| I'm a little confused about what this replaces, but it's definitely not postcodes. * Postcodes have a specific meaning: they're both a geographical area and a mail delivery zone (at least in the US). Replacing one short code with another, which requires a different and less reliable third-party service to correctly decode, doesn't seem like a good idea. * Latitudes and longitudes are unambiguous, well-understood, and don't require a third-party service to be online in order to correctly decode. So it doesn't seem like this can replace latitudes/longitudes, unless we're talking about shortening their representation. * Broadly speaking, while addresses have a lot of problems, they're unambiguous with human context. So this doesn't seem like it really replace addresses either. * For things like a loose description that might not be associated with a single point (e.g. "Central Park"), I could see mapcodes being useful -- you can provide the precise boundaries of the park, where it's located, associate metadata with the mapcode like what hours the park is open, etc. That might be very helpful. Also, won't there be multiple mapcodes for a single spot and won't that require cross-association of the respective metadata? For example, consider that Central Park is also in Manhattan, also part of NYC, also in Midtown in NYC, etc. I guess that's not necessarily a problem, but it could lead to a lot of expensive processing for frequently updated locations/boundaries (e.g. a beach, a suburban development in progress, etc.). |
This is a tangent, but actually, they're not.

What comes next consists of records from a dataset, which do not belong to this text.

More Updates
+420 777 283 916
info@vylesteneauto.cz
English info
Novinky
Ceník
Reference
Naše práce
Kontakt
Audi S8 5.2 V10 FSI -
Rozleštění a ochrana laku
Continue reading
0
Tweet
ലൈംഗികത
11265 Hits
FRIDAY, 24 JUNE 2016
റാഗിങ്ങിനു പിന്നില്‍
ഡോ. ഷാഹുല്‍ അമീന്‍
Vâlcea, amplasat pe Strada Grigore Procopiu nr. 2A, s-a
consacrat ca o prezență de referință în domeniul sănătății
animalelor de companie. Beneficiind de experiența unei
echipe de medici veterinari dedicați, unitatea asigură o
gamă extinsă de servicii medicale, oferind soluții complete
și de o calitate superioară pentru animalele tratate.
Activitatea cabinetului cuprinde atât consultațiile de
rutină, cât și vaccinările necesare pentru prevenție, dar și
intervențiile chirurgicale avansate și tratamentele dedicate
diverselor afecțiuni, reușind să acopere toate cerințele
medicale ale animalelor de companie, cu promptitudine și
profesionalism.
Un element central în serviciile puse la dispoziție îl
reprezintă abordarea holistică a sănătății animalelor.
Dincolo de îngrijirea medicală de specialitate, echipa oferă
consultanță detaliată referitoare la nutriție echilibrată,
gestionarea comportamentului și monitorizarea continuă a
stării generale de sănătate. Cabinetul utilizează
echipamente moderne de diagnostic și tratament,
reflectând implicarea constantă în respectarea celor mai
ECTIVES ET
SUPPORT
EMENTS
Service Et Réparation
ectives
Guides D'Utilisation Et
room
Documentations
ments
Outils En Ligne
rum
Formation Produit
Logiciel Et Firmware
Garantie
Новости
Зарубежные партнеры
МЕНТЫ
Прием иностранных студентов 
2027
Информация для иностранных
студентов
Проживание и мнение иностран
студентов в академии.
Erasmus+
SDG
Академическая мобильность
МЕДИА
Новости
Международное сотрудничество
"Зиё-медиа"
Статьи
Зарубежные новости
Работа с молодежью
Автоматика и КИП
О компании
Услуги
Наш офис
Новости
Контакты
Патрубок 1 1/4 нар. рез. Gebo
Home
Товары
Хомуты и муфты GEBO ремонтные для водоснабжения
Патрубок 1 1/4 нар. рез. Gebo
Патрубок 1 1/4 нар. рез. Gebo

There have been (oil) wells fail because someone gave a lat/long without specifying the datum, and someone else assumed it was in a different datum.
Without a datum defined, latitude/longitude (no matter how precise) only gets you to within ~1km of an actual location.
The Earth is not a sphere (or even an ellipsoid). Therefore, we need models of the the absolute shape of "sea level" (i.e. an equipotential surface - varies due to density variations in the Earth) to go from a spherical coordinate system to an actual point on the Earth's surface. These are referred to as a datum.
Because our knowledge of the absolute shape of the Earth has changed over time, there are many different datums (ranging from spheres to ellipsoids to detailed gridded surfaces).
There are a large number of datums that are still in common use. WGS84 is the most common (and very accurate), but NAD83 and NAD27 are also very, very common, as well as many others. If someone gives you a lat/long in NAD27 (e.g. read off of a printed map) and you assume it's WGS84, you can wind up over a kilometer away from the original location. (NAD27 is reasonably accurate for the US, but is very inaccurate elsewhere on the planet. I regularly see it used for data everywhere, though.)